A proposito di sindaci, che ne sarà di quelli che oggi assolvono le funzioni di presidente della provincia? Per Calderoli la questione non si pone: l’attuale organo è un ente di area vasta, mentre la futura provincia sarà “giuridicamente diversa”. Ergo, la decadenza è automatica: se qualcuno vuole fare ricorso, lo faccia. “Oggi - aggiunge il ministro - abbiamo presidenti di provincia che sono sindaci di piccolissimi paesi, quindi sono nella fascia più bassa degli stipendi come sindaci. Nel momento in cui vengono eletti presidenti, prendono uno stipendio tre o quattro volte superiore.
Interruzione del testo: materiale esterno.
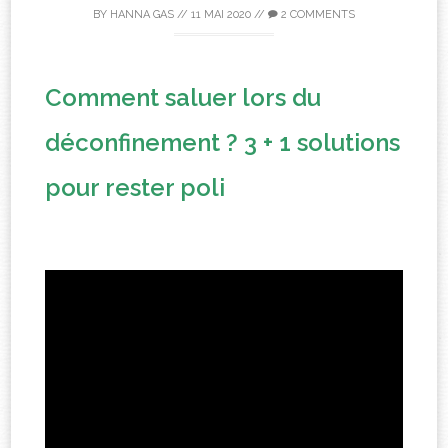
BY
HANNA GAS
//
11 MAI 2020
//
2 COMMENTS
Comment saluer lors du
déconfinement ? 3 + 1 solutions
pour rester poli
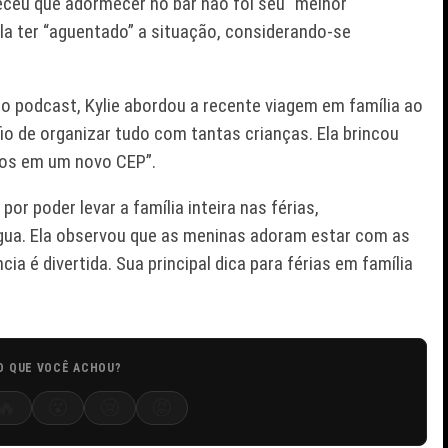
eceu que adormecer no bar não foi seu “melhor
a ter “aguentado” a situação, considerando-se
podcast, Kylie abordou a recente viagem em família ao
io de organizar tudo com tantas crianças. Ela brincou
lhos em um novo CEP”.
or poder levar a família inteira nas férias,
ua. Ela observou que as meninas adoram estar com as
a é divertida. Sua principal dica para férias em família
O QUE VOCÊ ACHOU?
🔥
😮
😢
😡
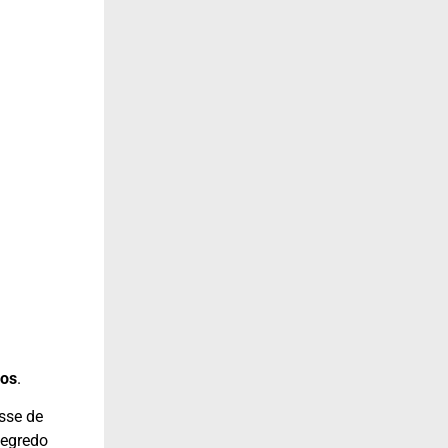
dos
.
esse de
segredo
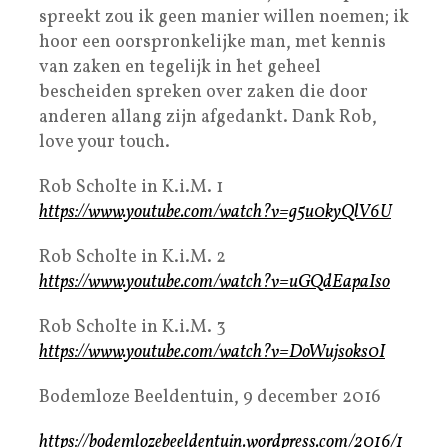
spreekt zou ik geen manier willen noemen; ik
hoor een oorspronkelijke man, met kennis
van zaken en tegelijk in het geheel
bescheiden spreken over zaken die door
anderen allang zijn afgedankt. Dank Rob,
love your touch.
Rob Scholte in K.i.M. 1
https://www.youtube.com/watch?v=g5u0kyQlV6U
Rob Scholte in K.i.M. 2
https://www.youtube.com/watch?v=uGQdEapaIso
Rob Scholte in K.i.M. 3
https://www.youtube.com/watch?v=DoWujsoks0I
Bodemloze Beeldentuin, 9 december 2016
https://bodemlozebeeldentuin.wordpress.com/2016/1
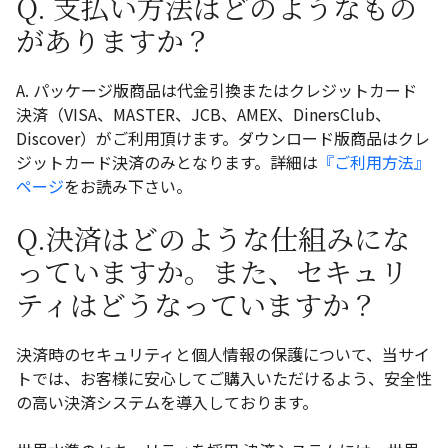
Q. 支払い方法はどのようなもの
がありますか？
A. パッケージ版商品は代金引換またはクレジットカード
決済（VISA、MASTER、JCB、AMEX、DinersClub、
Discover）がご利用頂けます。ダウンロード版商品はクレ
ジットカード決済のみとなります。詳細は
『ご利用方法』
ページ
をお読み下さい。
Q.決済はどのような仕組みにな
っていますか。また、セキュリ
ティはどうなっていますか？
決済時のセキュリティと個人情報の保護について、当サイ
トでは、お客様に安心してご購入いただけるよう、安全性
の高い決済システムを導入しております。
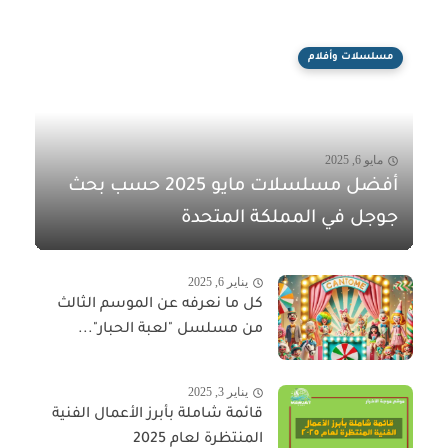
مسلسلات وأفلام
مايو 6, 2025
أفضل مسلسلات مايو 2025 حسب بحث
جوجل في المملكة المتحدة
يناير 6, 2025
كل ما نعرفه عن الموسم الثالث
من مسلسل "لعبة الحبار"...
يناير 3, 2025
قائمة شاملة بأبرز الأعمال الفنية
المنتظرة لعام 2025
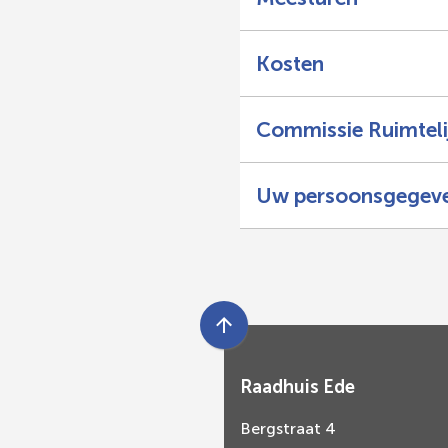
Kosten
Commissie Ruimtelij
Uw persoonsgegev
Scroll
naar
Raadhuis Ede
boven
naar
Bergstraat 4
het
Ciascuno è libero di difendere la propria busta paga, ma qui stiamo facendo un discorso generale”. Le resistenze sono molteplici, ammette l’esponente leghista: “Il centrosinistra attraverso questo sistema elettorale ha potuto esprimere un numero di presidenti della provincia maggiore rispetto a quando c’era l’elezione diretta, grazie al voto pesato che avvantaggia le metropoli”. E in maggioranza? Compatti, ma non proprio entusiasti: “In Fratelli d’Italia sono convinti della riforma, ma non così convinti di votare assieme alle europee”. E invece è proprio questo l’obiettivo per cui lui si batte, pur consapevole del fatto che i paletti sono stretti: approvare la riforma in tempo utile, dice, “è necessario per evitare i 225 milioni di spesa aggiuntiva che ci sarebbe in assenza di un election day”.
Dopo si potrà pensare al resto, e Calderoli ha anche in mente qualche idea: ad esempio il terzo mandato consecutivo per i sindaci dei comuni fino a 15mila abitanti, o l’abolizione dei limiti di mandato per i comuni sotto i mille abitanti (“lì fare il sindaco è come fare il missionario”, scherza). E poi il “riequilibrio” tra deputati e senatori: “Anche se sono stato tra quanti hanno votato la riduzione dei parlamentari, oggi dico che quel taglio è stato una sciocchezza. La cifra giusta sarebbe stata di 300 deputati e 300 senatori, perché l’elettorato è identico e le camere fanno esattamente le stesse cose. È una sfida che vorrei i legislatori si assumessero per il miglioramento delle istituzioni: non sempre tagliare è bene, qualche volta ci si fa male”.